Write out every record below exactly as given. Leave the pictures out.

-- The input follows --

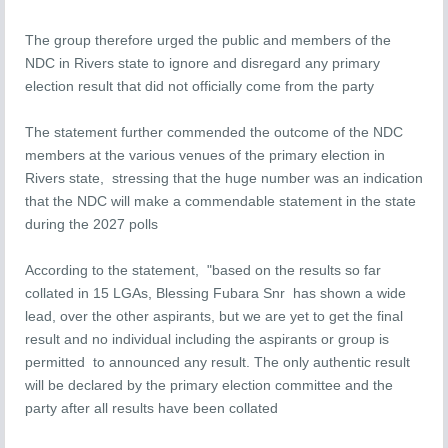
The group therefore urged the public and members of the
NDC in Rivers state to ignore and disregard any primary
election result that did not officially come from the party
The statement further commended the outcome of the NDC
members at the various venues of the primary election in
Rivers state, stressing that the huge number was an indication
that the NDC will make a commendable statement in the state
during the 2027 polls
According to the statement, "based on the results so far
collated in 15 LGAs, Blessing Fubara Snr has shown a wide
lead, over the other aspirants, but we are yet to get the final
result and no individual including the aspirants or group is
permitted to announced any result. The only authentic result
will be declared by the primary election committee and the
party after all results have been collated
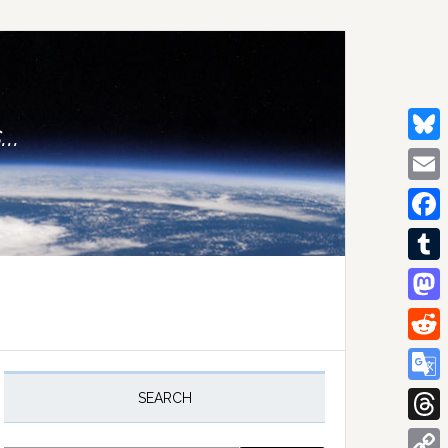
..
Bluesk
Email
Facebo
Tumblr
Mastod
Reddit
rimary
idebar
Google
SEARCH
Transla
Thread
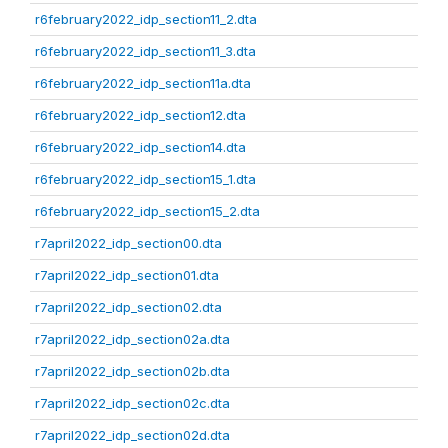
r6february2022_idp_section11_2.dta
r6february2022_idp_section11_3.dta
r6february2022_idp_section11a.dta
r6february2022_idp_section12.dta
r6february2022_idp_section14.dta
r6february2022_idp_section15_1.dta
r6february2022_idp_section15_2.dta
r7april2022_idp_section00.dta
r7april2022_idp_section01.dta
r7april2022_idp_section02.dta
r7april2022_idp_section02a.dta
r7april2022_idp_section02b.dta
r7april2022_idp_section02c.dta
r7april2022_idp_section02d.dta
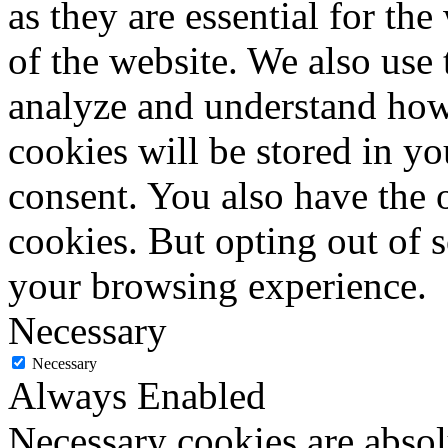
as they are essential for the
of the website. We also use 
analyze and understand how
cookies will be stored in y
consent. You also have the o
cookies. But opting out of 
your browsing experience.
Necessary
Necessary
Always Enabled
Necessary cookies are absolu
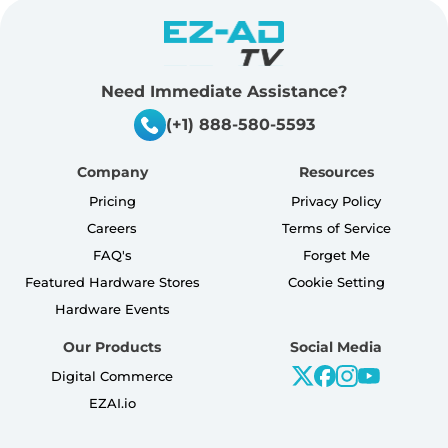
Need Immediate Assistance?
(+1) 888-580-5593
Company
Resources
Pricing
Privacy Policy
Careers
Terms of Service
FAQ's
Forget Me
Featured Hardware Stores
Cookie Setting
Hardware Events
Our Products
Social Media
Digital Commerce
EZAI.io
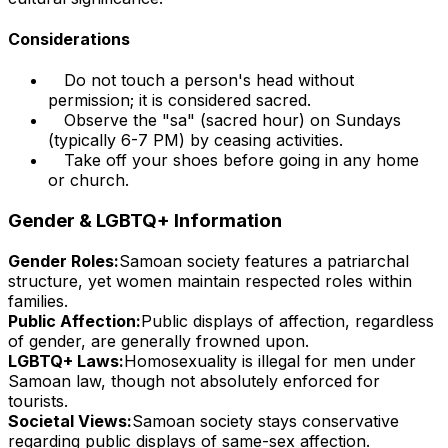
Considerations
Do not touch a person's head without
permission; it is considered sacred.
Observe the "sa" (sacred hour) on Sundays
(typically 6-7 PM) by ceasing activities.
Take off your shoes before going in any home
or church.
Gender & LGBTQ+ Information
Gender Roles:
Samoan society features a patriarchal
structure, yet women maintain respected roles within
families.
Public Affection:
Public displays of affection, regardless
of gender, are generally frowned upon.
LGBTQ+ Laws:
Homosexuality is illegal for men under
Samoan law, though not absolutely enforced for
tourists.
Societal Views:
Samoan society stays conservative
regarding public displays of same-sex affection.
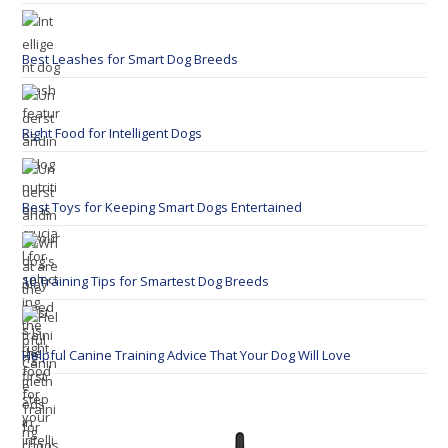
Best Leashes for Smart Dog Breeds
Right Food for Intelligent Dogs
Best Toys for Keeping Smart Dogs Entertained
10 Training Tips for Smartest Dog Breeds
Helpful Canine Training Advice That Your Dog Will Love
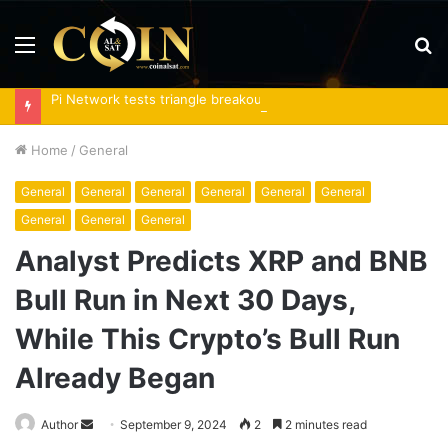
Menu
S
fo
Pi Network tests triangle breakout as RoboPay partnership boosts adoption
Home
/
General
General
General
General
General
General
General
General
General
General
Analyst Predicts XRP and BNB
Bull Run in Next 30 Days,
While This Crypto’s Bull Run
Already Began
Send
Author
September 9, 2024
2
2 minutes read
an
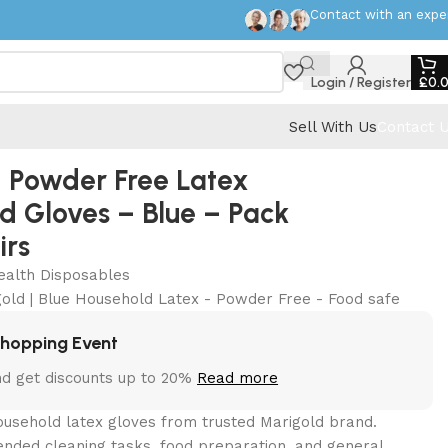
Contact with an expe
Login / Register
£
0.
Sell With Us
Contact 
 Powder Free Latex
d Gloves – Blue – Pack
irs
ealth Disposables
gold | Blue Household Latex - Powder Free - Food safe
Shopping Event
nd get discounts up to 20%
Read more
ousehold latex gloves from trusted Marigold brand.
ended cleaning tasks, food preparation, and general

-- The input concluded --

Task solution:
The group therefore urged the public and members of the
NDC in Rivers state to ignore and disregard any primary
election result that did not officially come from the party
The statement further commended the outcome of the NDC
members at the various venues of the primary election in
Rivers state, stressing that the huge number was an indication
that the NDC will make a commendable statement in the state
during the 2027 polls
According to the statement, "based on the results so far
collated in 15 LGAs, Blessing Fubara Snr has shown a wide
lead, over the other aspirants, but we are yet to get the final
result and no individual including the aspirants or group is
permitted to announced any result. The only authentic result
will be declared by the primary election committee and the
party after all results have been collated
..
Bluesk
Email
Facebo
Tumblr
Mastod
Reddit
rimary
idebar
Google
SEARCH
Transla
Thread
r6february2022_idp_section11_2.dta
r6february2022_idp_section11_3.dta
r6february2022_idp_section11a.dta
r6february2022_idp_section12.dta
r6february2022_idp_section14.dta
r6february2022_idp_section15_1.dta
r6february2022_idp_section15_2.dta
r7april2022_idp_section00.dta
r7april2022_idp_section01.dta
r7april2022_idp_section02.dta
r7april2022_idp_section02a.dta
r7april2022_idp_section02b.dta
r7april2022_idp_section02c.dta
r7april2022_idp_section02d.dta
as they are essential for the
of the website. We also use 
analyze and understand how
cookies will be stored in y
consent. You also have the o
cookies. But opting out of 
your browsing experience.
Necessary
Necessary
Always Enabled
Necessary cookies are absolu
Need Immediate Assistance?
(+1) 888-580-5593
Company
Resources
Pricing
Privacy Policy
Careers
Terms of Service
FAQ's
Forget Me
Featured Hardware Stores
Cookie Setting
Hardware Events
Our Products
Social Media
Digital Commerce
EZAI.io
Considerations
Do not touch a person's head without
permission; it is considered sacred.
Observe the "sa" (sacred hour) on Sundays
(typically 6-7 PM) by ceasing activities.
Take off your shoes before going in any home
or church.
Gender & LGBTQ+ Information
Gender Roles:
Samoan society features a patriarchal
structure, yet women maintain respected roles within
families.
Public Affection:
Public displays of affection, regardless
of gender, are generally frowned upon.
LGBTQ+ Laws:
Homosexuality is illegal for men under
Samoan law, though not absolutely enforced for
tourists.
Societal Views:
Samoan society stays conservative
regarding public displays of same-sex affection.
Best Leashes for Smart Dog Breeds
Right Food for Intelligent Dogs
Best Toys for Keeping Smart Dogs Entertained
10 Training Tips for Smartest Dog Breeds
Helpful Canine Training Advice That Your Dog Will Love
Menu
S
fo
Pi Network tests triangle breakout as RoboPay partnership boosts adoption
Home
/
General
General
General
General
General
General
General
General
General
General
Analyst Predicts XRP and BNB
Bull Run in Next 30 Days,
While This Crypto’s Bull Run
Already Began
Send
Author
September 9, 2024
2
2 minutes read
an
Contact with an expe
Login / Register
£
0.
Sell With Us
Contact 
 Powder Free Latex
d Gloves – Blue – Pack
irs
ealth Disposables
gold | Blue Household Latex - Powder Free - Food safe
Shopping Event
nd get discounts up to 20%
Read more
ousehold latex gloves from trusted Marigold brand.
ended cleaning tasks, food preparation, and general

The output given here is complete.